Okay, thanks. I need to swap out the TB card, I can see that. 

However, if I have the latest UA software installed, shouldn't the drivers appear as options in the sound devices preferences, even if the TB card isn't working? I may be missing something here, but they seem like two separate issues.


----------



## wayne_rowley (Aug 19, 2020)

Trace said:


> Okay, thanks. I need to swap out the TB card, I can see that.
> 
> However, if I have the latest UA software installed, shouldn't the drivers appear as options in the sound devices preferences, even if the TB card isn't working? I may be missing something here, but they seem like two separate issues.



I‘m a Mac user with the UAD Arrow, so not the same. But whenever I boot the computer the UAD software ‘connects’ to the Arrow. I would guess the Windows software works in a similar way. It could be therefore that something in the TB setup is preventing the UAD software from connecting to your device.

With Windows, you can have many different drivers installed, but for plug and play devices, Windows will load the driver on demand when the device successfully connects.


----------



## Trace (Aug 19, 2020)

wayne_rowley said:


> I‘m a Mac user with the UAD Arrow, so not the same. But whenever I boot the computer the UAD software ‘connects’ to the Arrow. I would guess the Windows software works in a similar way. It could be therefore that something in the TB setup is preventing the UAD software from connecting to your device.
> 
> With Windows, you can have many different drivers installed, but for plug and play devices, Windows will load the driver on demand when the device successfully connects.

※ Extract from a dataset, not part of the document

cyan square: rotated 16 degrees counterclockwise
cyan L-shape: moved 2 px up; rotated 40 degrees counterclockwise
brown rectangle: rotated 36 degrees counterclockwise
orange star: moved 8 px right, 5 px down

Yes, I have a mac and this is the case. The same is true in Win 10.You see the Apollo connect, and mine is not because the card is wrong for the MOBO. However, my recolection was that even when the device, i.e. interface, was not connected, the drivers appear in the sound devices prefs. That preference page looks different now that I have an AMD system, as compared to how it appeared in my intel box.


----------



## Pictus (Aug 19, 2020)

As easyrider already mentioned, you have to use the version *2*


ASRock > Thunderbolt 3 AIC R2.0






I also recommend in the BIOS to set the PCIe to *GEN3*, not GEN4 or AUTO and *Disable Hibernate*


https://www.tenforums.com/tutorials/2859-enable-disable-hibernate-windows-10-a.html


----------



## Trace (Aug 19, 2020)

Pictus said:


> As easyrider already mentioned, you have to use the version *2*
> 
> 
> ASRock > Thunderbolt 3 AIC R2.0
> ...


I have purchased this card. I will set the BIOS accordingly. Thank you for the advice.


----------



## Trace (Aug 19, 2020)

I just want to take the time to say thank you to everyone who has taken the time to respond to my initial post. You all have been very helpful and I am extremely grateful to you all.


----------



## kitekrazy (Aug 21, 2020)

Trace said:


> I just want to take the time to say thank you to everyone who has taken the time to respond to my initial post. You all have been very helpful and I am extremely grateful to you all.



Did it work?


----------



## Trace (Aug 21, 2020)

kitekrazy said:


> Did it work?


I haven’t received the new TB card yet.


----------



## Trace (Aug 24, 2020)

Trace said:


> I haven’t received the new TB card yet.





Pictus said:


> As easyrider already mentioned, you have to use the version *2*
> 
> 
> ASRock > Thunderbolt 3 AIC R2.0
> ...


no Luck, Apollo not seen by the system.

Also, I uninstalledand and reinstalled the MOTU audio drivers again, and for a few minutes, they appeared as options in the sound device panel. However, Cubase would not load the drivers.

after quitting Cubase, I went back to the sound devices panel and my 828x was no longer an option.

This is mind-numbing.


----------